Extract from the entries below, exactly as given, only the lines from the line containing "lumineux et en pleine santé !" to the line containing "Sementara itu Ketua", both lines included.

╭─ TASK INPUTS

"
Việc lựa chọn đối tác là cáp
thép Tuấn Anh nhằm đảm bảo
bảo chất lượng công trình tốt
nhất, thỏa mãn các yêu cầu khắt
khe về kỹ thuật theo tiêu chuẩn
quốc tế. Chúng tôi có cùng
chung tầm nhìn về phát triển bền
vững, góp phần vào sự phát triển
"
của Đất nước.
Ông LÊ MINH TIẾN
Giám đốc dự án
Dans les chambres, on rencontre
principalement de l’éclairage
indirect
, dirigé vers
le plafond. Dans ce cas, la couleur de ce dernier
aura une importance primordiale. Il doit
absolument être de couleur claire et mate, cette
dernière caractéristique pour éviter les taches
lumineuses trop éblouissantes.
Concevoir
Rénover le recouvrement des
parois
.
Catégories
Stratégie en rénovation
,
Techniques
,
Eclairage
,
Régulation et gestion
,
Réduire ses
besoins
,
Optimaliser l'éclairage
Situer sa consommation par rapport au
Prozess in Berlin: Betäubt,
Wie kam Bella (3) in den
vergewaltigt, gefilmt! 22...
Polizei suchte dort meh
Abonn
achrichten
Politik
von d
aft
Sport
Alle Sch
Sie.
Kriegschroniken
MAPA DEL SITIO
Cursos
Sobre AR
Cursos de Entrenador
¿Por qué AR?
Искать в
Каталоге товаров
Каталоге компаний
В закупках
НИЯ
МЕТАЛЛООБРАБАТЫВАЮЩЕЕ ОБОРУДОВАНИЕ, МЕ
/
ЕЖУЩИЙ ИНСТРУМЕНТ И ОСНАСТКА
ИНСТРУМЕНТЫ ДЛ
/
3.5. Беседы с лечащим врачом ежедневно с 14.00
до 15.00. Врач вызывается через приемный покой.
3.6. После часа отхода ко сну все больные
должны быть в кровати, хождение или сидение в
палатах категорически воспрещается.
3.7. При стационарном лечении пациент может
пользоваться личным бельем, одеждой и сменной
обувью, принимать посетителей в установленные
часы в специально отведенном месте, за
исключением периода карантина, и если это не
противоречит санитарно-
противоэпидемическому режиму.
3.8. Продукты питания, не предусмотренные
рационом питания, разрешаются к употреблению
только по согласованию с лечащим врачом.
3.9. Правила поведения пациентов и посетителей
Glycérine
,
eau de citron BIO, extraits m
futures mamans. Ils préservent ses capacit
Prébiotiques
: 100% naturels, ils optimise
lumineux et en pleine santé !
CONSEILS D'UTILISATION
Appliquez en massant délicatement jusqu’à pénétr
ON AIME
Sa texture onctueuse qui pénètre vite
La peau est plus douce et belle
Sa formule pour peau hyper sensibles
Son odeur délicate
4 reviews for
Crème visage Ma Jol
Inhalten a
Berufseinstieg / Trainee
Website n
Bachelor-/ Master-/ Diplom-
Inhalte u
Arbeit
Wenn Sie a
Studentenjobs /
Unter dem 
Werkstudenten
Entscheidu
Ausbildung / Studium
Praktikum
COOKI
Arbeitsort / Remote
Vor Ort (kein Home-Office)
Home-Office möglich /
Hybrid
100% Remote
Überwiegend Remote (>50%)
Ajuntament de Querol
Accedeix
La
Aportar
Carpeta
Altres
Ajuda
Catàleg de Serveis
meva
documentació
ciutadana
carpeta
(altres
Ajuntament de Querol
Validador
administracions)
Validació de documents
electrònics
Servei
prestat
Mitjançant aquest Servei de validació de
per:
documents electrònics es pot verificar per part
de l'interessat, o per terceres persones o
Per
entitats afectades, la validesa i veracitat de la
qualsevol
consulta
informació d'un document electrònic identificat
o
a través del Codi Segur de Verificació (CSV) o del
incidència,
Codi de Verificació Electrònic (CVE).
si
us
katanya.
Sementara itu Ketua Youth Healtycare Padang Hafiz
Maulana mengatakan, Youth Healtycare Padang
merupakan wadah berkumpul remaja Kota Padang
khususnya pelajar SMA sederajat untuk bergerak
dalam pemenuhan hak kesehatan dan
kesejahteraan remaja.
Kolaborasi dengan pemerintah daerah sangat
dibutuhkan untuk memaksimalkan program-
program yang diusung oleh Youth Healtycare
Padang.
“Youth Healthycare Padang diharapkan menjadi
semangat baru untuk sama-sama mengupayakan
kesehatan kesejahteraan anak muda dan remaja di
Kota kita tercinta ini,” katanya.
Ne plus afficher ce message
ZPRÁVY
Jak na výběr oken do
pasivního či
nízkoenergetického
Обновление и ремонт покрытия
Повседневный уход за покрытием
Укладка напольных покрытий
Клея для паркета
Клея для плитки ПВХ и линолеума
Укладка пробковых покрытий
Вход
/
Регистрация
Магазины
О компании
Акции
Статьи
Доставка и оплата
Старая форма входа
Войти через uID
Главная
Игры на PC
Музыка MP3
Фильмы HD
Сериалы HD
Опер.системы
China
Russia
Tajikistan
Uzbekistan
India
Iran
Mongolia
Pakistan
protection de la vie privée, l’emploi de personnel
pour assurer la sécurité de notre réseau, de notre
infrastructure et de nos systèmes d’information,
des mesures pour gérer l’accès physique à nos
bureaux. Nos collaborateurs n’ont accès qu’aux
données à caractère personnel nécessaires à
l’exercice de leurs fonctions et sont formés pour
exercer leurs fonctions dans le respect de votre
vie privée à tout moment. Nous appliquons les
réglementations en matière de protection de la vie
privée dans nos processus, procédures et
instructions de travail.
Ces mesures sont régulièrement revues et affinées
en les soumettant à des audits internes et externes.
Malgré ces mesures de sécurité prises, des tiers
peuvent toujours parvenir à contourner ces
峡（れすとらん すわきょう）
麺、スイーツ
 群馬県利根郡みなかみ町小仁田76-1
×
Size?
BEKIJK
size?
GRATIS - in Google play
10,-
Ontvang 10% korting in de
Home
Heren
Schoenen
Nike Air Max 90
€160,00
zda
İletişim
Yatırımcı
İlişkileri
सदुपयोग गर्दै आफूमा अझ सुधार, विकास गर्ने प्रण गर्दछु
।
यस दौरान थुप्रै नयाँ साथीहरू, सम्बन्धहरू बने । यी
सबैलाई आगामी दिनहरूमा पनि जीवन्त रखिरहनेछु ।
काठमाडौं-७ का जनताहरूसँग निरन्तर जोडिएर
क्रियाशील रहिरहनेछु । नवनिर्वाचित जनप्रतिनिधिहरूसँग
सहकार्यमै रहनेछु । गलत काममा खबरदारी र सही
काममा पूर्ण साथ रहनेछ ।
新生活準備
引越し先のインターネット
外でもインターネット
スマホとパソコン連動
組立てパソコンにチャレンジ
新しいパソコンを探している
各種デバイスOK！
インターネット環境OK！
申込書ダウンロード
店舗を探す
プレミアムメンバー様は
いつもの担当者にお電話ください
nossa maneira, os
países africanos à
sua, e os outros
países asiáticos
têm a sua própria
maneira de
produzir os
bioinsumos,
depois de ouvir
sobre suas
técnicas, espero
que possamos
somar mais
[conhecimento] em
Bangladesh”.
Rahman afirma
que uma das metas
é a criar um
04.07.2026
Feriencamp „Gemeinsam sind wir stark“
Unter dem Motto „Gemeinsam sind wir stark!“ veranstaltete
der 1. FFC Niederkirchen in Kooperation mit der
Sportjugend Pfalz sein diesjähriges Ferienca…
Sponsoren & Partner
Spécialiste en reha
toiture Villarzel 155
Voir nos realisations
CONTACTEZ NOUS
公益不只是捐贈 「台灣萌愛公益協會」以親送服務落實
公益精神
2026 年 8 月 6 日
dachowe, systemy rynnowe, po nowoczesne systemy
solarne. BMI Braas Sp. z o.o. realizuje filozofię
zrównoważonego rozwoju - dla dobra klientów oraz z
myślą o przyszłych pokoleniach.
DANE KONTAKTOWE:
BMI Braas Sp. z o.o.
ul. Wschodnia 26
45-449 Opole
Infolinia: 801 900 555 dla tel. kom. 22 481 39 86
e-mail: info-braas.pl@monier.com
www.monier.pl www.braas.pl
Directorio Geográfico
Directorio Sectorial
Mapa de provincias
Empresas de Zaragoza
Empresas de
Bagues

╰─

- [RESPONSE AREA]:
lumineux et en pleine santé !
CONSEILS D'UTILISATION
Appliquez en massant délicatement jusqu’à pénétr
ON AIME
Sa texture onctueuse qui pénètre vite
La peau est plus douce et belle
Sa formule pour peau hyper sensibles
Son odeur délicate
4 reviews for
Crème visage Ma Jol
Inhalten a
Berufseinstieg / Trainee
Website n
Bachelor-/ Master-/ Diplom-
Inhalte u
Arbeit
Wenn Sie a
Studentenjobs /
Unter dem 
Werkstudenten
Entscheidu
Ausbildung / Studium
Praktikum
COOKI
Arbeitsort / Remote
Vor Ort (kein Home-Office)
Home-Office möglich /
Hybrid
100% Remote
Überwiegend Remote (>50%)
Ajuntament de Querol
Accedeix
La
Aportar
Carpeta
Altres
Ajuda
Catàleg de Serveis
meva
documentació
ciutadana
carpeta
(altres
Ajuntament de Querol
Validador
administracions)
Validació de documents
electrònics
Servei
prestat
Mitjançant aquest Servei de validació de
per:
documents electrònics es pot verificar per part
de l'interessat, o per terceres persones o
Per
entitats afectades, la validesa i veracitat de la
qualsevol
consulta
informació d'un document electrònic identificat
o
a través del Codi Segur de Verificació (CSV) o del
incidència,
Codi de Verificació Electrònic (CVE).
si
us
katanya.
Sementara itu Ketua Youth Healtycare Padang Hafiz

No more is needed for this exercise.